In the end, Smith’s 82 – “a tragedy of waste”, Darwin called it – was four shots too many. Alone in fourth place out of 303, he finished two strokes behind co-finalists Ray and Compston. Fifth out of 305, Mitchell was the only other man to finish within 10 strokes of the new champion.
“Poor Macdonald Smith was not unusually sad and bitter at the end of the day and blamed the crowd for his failure,” Darwin reported. “You have to admit that Prestwick is not a good course for spectators. The crowds are very large and very enthusiastic and some of them are imbued with the spirit of the holiday miner who traditionally said, “Players be damned.” I came to see. In addition, the ground, especially near the clubhouse, is very poorly adapted since the spectators watching one player mingle inextricably with those watching another.

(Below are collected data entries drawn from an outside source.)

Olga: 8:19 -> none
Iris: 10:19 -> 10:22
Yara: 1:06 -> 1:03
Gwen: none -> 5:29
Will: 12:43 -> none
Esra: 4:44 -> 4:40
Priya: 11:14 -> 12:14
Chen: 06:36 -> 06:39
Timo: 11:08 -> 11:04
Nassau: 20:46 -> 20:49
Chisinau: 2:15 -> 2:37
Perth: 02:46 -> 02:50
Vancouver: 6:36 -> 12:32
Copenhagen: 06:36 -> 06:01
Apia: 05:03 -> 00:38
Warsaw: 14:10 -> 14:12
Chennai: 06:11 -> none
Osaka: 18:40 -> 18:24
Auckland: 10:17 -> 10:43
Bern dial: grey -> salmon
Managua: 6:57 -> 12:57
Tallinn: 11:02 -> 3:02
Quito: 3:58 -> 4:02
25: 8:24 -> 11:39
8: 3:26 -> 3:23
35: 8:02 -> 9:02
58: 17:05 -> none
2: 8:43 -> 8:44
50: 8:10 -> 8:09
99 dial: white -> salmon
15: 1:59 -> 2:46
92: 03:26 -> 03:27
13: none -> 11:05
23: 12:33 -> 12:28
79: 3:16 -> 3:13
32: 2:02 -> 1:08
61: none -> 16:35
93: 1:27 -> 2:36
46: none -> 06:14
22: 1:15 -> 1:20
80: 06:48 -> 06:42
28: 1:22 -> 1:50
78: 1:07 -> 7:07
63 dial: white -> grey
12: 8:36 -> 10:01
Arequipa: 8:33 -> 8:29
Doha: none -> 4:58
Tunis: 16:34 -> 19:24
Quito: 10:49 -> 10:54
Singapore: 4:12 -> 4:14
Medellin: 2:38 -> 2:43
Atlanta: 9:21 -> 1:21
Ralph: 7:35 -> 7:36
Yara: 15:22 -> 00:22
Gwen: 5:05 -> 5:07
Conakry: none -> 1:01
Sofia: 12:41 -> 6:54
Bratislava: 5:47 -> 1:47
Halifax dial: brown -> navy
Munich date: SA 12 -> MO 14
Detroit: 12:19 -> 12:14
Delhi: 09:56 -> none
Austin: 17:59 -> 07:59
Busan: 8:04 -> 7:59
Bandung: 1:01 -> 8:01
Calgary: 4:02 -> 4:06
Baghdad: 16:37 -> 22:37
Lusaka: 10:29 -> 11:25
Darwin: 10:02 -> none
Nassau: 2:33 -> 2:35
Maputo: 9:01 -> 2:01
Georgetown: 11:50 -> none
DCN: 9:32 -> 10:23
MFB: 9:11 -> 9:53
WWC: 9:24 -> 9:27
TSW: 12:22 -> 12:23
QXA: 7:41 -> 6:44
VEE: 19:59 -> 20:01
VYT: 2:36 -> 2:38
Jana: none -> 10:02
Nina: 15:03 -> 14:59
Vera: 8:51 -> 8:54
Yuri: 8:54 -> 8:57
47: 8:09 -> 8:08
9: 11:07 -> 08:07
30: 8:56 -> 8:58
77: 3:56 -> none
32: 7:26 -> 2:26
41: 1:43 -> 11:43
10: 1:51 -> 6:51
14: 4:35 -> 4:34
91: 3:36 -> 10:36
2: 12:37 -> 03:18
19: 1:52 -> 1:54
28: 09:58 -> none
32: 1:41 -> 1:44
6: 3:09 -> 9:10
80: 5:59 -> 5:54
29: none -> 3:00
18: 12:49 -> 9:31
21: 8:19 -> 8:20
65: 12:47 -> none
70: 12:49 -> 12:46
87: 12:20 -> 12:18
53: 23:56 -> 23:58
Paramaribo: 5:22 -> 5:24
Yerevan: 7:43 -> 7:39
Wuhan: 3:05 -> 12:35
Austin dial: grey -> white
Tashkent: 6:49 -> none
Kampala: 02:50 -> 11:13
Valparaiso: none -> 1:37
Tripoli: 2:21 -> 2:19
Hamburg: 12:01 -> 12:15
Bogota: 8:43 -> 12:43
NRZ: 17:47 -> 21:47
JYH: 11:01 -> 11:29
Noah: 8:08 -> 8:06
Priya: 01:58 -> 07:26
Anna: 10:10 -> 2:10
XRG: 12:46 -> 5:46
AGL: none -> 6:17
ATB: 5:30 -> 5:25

This is how Barnes became Prestwick’s last Open champion. That there could have been a 25th if Smith had got over his nerves and how close so many of his countrymen were is anyone’s guess. But it’s not unreasonable to assume that at least one more Open would have been played at the event’s original home. Especially when the R&A didn’t blame the Prestwick club for the unfortunate scenes that surrounded Smith’s final round. A letter from the chairman of the championship committee, Norman Boase, specifies this.
“Your arrangements were excellent and I can’t think of anything more you could have done,” Boase wrote. “The stewards did their best.
All of this was cold comfort for Smith, who died of a heart attack in 1949 at the age of 59. But Prestwick’s men were clearly keen to see no repeat of the scenes that surely haunted him to his grave. More than a quarter of a century later, the program for the 1952 Amateur Championship at Prestwick contained a stern instruction for spectators: “Please obey the stewards and ensure that all players get clear and fair game.”
Somewhere, we can assume that Smith nodded in agreement.